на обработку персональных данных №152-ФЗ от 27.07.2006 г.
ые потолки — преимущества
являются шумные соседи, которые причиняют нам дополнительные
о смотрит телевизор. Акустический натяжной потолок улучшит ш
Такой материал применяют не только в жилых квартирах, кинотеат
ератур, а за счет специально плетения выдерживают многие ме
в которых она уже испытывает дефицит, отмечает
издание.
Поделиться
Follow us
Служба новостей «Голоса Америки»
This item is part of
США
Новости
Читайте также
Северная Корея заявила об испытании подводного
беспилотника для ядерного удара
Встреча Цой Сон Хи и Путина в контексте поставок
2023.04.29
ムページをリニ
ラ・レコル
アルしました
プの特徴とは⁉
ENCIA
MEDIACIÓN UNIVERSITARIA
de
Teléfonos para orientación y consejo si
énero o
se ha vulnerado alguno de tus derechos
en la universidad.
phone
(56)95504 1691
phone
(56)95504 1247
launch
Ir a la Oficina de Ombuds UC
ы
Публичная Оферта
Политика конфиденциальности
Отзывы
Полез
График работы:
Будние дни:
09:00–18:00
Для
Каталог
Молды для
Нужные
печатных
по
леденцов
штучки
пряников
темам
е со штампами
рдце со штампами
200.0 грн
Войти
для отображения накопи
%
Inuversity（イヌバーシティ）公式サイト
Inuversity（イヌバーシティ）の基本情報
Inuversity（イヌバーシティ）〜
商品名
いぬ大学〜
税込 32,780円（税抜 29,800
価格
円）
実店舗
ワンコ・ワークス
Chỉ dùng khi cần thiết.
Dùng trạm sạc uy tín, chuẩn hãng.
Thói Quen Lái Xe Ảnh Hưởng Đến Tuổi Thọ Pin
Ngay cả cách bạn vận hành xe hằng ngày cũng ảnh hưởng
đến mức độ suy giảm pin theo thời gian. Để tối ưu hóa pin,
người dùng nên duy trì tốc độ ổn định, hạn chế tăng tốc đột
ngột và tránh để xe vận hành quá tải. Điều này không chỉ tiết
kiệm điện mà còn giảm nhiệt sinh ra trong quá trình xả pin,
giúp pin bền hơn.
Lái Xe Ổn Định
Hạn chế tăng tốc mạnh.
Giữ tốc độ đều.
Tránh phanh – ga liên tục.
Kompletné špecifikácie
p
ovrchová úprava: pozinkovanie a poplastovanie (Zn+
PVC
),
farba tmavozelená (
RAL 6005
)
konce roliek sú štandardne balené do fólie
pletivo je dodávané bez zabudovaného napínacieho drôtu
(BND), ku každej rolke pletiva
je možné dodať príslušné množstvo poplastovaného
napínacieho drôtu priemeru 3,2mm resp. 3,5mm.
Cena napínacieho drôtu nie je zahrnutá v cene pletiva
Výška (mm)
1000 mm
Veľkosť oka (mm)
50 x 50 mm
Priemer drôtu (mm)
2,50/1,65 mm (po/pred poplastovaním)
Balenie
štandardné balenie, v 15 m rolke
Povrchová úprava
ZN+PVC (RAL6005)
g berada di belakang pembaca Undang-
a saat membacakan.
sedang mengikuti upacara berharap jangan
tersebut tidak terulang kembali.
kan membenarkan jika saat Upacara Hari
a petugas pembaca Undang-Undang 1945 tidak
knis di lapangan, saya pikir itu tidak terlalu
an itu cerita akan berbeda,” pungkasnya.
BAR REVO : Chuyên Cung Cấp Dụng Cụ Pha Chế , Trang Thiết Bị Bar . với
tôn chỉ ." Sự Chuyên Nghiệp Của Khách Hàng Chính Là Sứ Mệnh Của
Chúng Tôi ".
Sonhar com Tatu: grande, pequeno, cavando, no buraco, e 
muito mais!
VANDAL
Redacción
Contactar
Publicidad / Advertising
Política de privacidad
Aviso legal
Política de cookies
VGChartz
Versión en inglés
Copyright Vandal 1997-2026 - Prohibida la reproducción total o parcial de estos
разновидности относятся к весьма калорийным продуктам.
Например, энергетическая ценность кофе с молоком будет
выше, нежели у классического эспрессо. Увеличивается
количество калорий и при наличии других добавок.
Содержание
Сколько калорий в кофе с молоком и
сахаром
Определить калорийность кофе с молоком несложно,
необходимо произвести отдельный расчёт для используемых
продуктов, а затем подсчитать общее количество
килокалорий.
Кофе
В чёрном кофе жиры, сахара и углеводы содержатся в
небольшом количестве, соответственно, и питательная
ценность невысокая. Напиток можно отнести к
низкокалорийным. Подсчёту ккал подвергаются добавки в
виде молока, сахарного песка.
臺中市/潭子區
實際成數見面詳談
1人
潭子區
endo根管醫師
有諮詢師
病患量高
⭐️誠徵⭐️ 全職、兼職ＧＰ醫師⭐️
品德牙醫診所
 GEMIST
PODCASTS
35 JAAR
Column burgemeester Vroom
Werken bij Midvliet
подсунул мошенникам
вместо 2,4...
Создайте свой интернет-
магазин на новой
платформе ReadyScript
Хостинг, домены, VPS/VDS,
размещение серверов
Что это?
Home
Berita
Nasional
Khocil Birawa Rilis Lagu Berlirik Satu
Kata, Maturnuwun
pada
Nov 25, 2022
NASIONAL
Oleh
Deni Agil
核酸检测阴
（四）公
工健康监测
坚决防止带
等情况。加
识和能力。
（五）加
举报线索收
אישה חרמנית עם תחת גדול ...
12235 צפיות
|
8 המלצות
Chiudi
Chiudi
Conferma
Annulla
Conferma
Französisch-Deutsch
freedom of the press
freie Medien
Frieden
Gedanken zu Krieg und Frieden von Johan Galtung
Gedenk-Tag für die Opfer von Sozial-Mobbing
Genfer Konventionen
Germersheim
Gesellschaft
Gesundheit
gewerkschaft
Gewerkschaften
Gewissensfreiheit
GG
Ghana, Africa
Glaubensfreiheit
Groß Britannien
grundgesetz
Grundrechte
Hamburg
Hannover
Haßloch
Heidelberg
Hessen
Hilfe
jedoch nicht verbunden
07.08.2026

## Work item
When a line in the data holds the word "pembaca", show that line.

## Answer below
g berada di belakang pembaca Undang-
a petugas pembaca Undang-Undang 1945 tidak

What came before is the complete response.